Repurposed Mason Jar Vases

Materials Needed:

Clean Slate
Mason Jars
One Step Paint (Ballet White)


Step One: Clean

Wipe the jars down with a lint free rag and Amy Howard’s Clean Slate. Once the jars have dried, you’re ready to start your project.

Step Two: Paint

Paint the outside the jars with the One-Step color of your choice. We chose Ballet White, so it would fit with our Christmas theme, but this is a great neutral decoration to use all year long, so choose a color that suites your decor. Make sure as you paint, the lines of your brush goes in the same direction.

Step Three: Apply Second Coat

These jars need at least a couple of coats. Chalk-based paint dries fairly quickly. Because of the dead flat finish, you will know it’s dry when there are no shiny spots left in the paint.

Step Four: Sand Letters

Once you are happy with your coverage and your project has dried for at least an hour, it is time to sand. On our jars, we wanted to the letters to stand out, so just we sanded the paint off the tops of the letters.


The sanding took quite a bit of effort, which is a testament to how well One-Step paint sticks to substances such as glass.


And now you have a project to showcase your Christmas decorations, serve as a gift for a loved one, use as storage in the bathroom or to showcase seasonal decorations all year long!

Our next project are these paper mache pears covered in imitation gold leaf. You can use silver, copper or any other color to accommodate your other decorations. You can use them as ornaments, to add a pop of color to greenery, or make a wreath with them. This tutorial shows you basics on how to make them, but we leave the rest of the creative power up to you.

Paper Mache Pears

Materials Needed:

Paper mache items
Imt. Gold Leaf
Gilding Size


Step One: Apply Gilding Size

Cover the pear or other paper mache item in gilding size. If there are any areas you don’t want covered, then make sure you don’t get the gilding size on that area.
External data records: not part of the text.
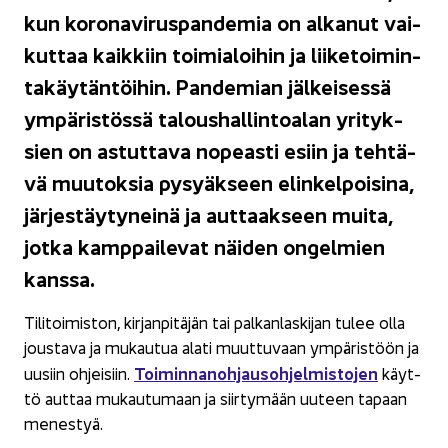
kun ko­ro­na­vi­rus­pan­de­mia on al­ka­nut vai­
kut­taa kaik­kiin toi­mia­loi­hin ja lii­ke­toi­min­
ta­käy­tän­töi­hin. Pan­de­mian jäl­kei­ses­sä
ym­pä­ris­tös­sä ta­lous­hal­lin­toa­lan yri­tyk­
sien on as­tut­ta­va no­peas­ti esiin ja teh­tä­
vä muu­tok­sia py­syäk­seen elin­kel­poi­si­na,
jär­jes­täy­ty­nei­nä ja aut­taak­seen muita,
jotka kamp­pai­le­vat näi­den on­gel­mien
kans­sa.
Ti­li­toi­mis­ton, kir­jan­pi­tä­jän tai pal­kan­las­ki­jan tulee olla
jous­ta­va ja mu­kau­tua alati muut­tu­vaan ym­pä­ris­töön ja
Toi­min­na­noh­jaus­oh­jel­mis­to­jen
uusiin oh­jei­siin.
käyt­
tö aut­taa mu­kau­tu­maan ja siir­ty­mään uu­teen ta­paan
me­nes­tyä.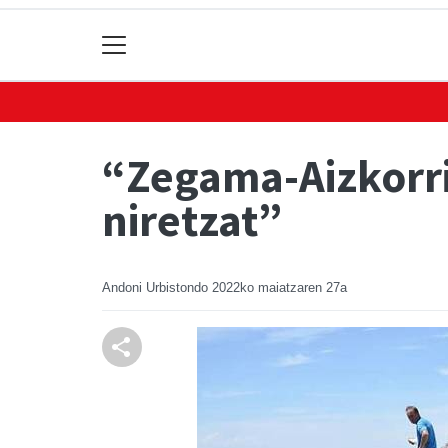
“Zegama-Aizkorri
niretzat”
Andoni Urbistondo
2022ko maiatzaren 27a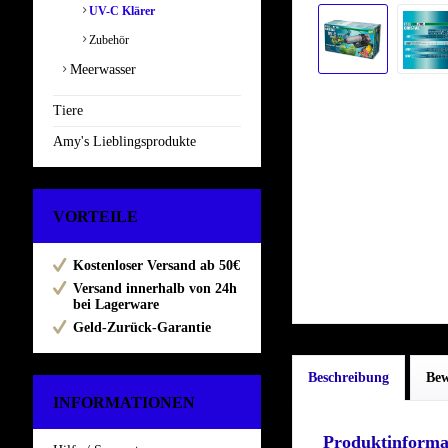
UV-C Klärer
Zubehör
Meerwasser
Tiere
Amy's Lieblingsprodukte
VORTEILE
Kostenloser Versand ab 50€
Versand innerhalb von 24h
bei Lagerware
Geld-Zurück-Garantie
Beschreibung
Be
INFORMATIONEN
Produktinforma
Step Two: Apply Imt. Gold Leaf

Once the gilding size has dried clear, peel back a page to expose the gold leaf. Roll the pear across the gold leaf. Keep going until the pear is covered.



Step Three: Brush

Once the pear is cover with the leaf, take a brush and lightly brush off the excess flakes.


And there you have a simple, inexpensive decoration to add a pop of color to your greenery, use as a decoration or to turn into an ornament and gift to someone else.


Pine Cone Ornaments

Materials Needed:

Pine cones or other natural materials
Spray Lacquer (White Perfection and Golden Egg)
Jute String

Step One: Spray the Cones

Spray your pine cones with the spray lacquer colors you’ve chosen. We chose white and gold to go with our other Christmas decorations. We just wanted the tips of our cones colored, so we didn’t spray too heavy. After the paint dries, turn the cones over and do the other sides.


Step Two: Use to Decorate

There is no end to the amount of ways you can use these decorations. You can tie some twine around the middle to use them as ornaments, fill a bowl or a clear vase, or even scatter them on the table. it’s up to you and your personal taste, but it’s a great way to add a rustic feel to your modern decor or to bring the outside in. Enjoy!



Repurposed Wood Candle Sticks

Materials Needed

Various lengths of 4 x 4s
Chalk-based paint (Chinese Red and Ballet White)
Electric Candles
Dust of Ages
Light and Dark Wax



Step One: Cut Your Candle Sticks

Cut your 4 x 4 blocks, so they are flat on both ends. How short or long you cut them is up to you, but we recommend having at least three grouped together in varying lengths.


Step Two: Paint Your Blocks

Paint your blocks to fit your home decor. We used white and red for ours, but this is another project that can used all year round, so feel free to use other colors that might suite your home better. You can choose solid colored blocks, but we decided to do stripes like a candy cane.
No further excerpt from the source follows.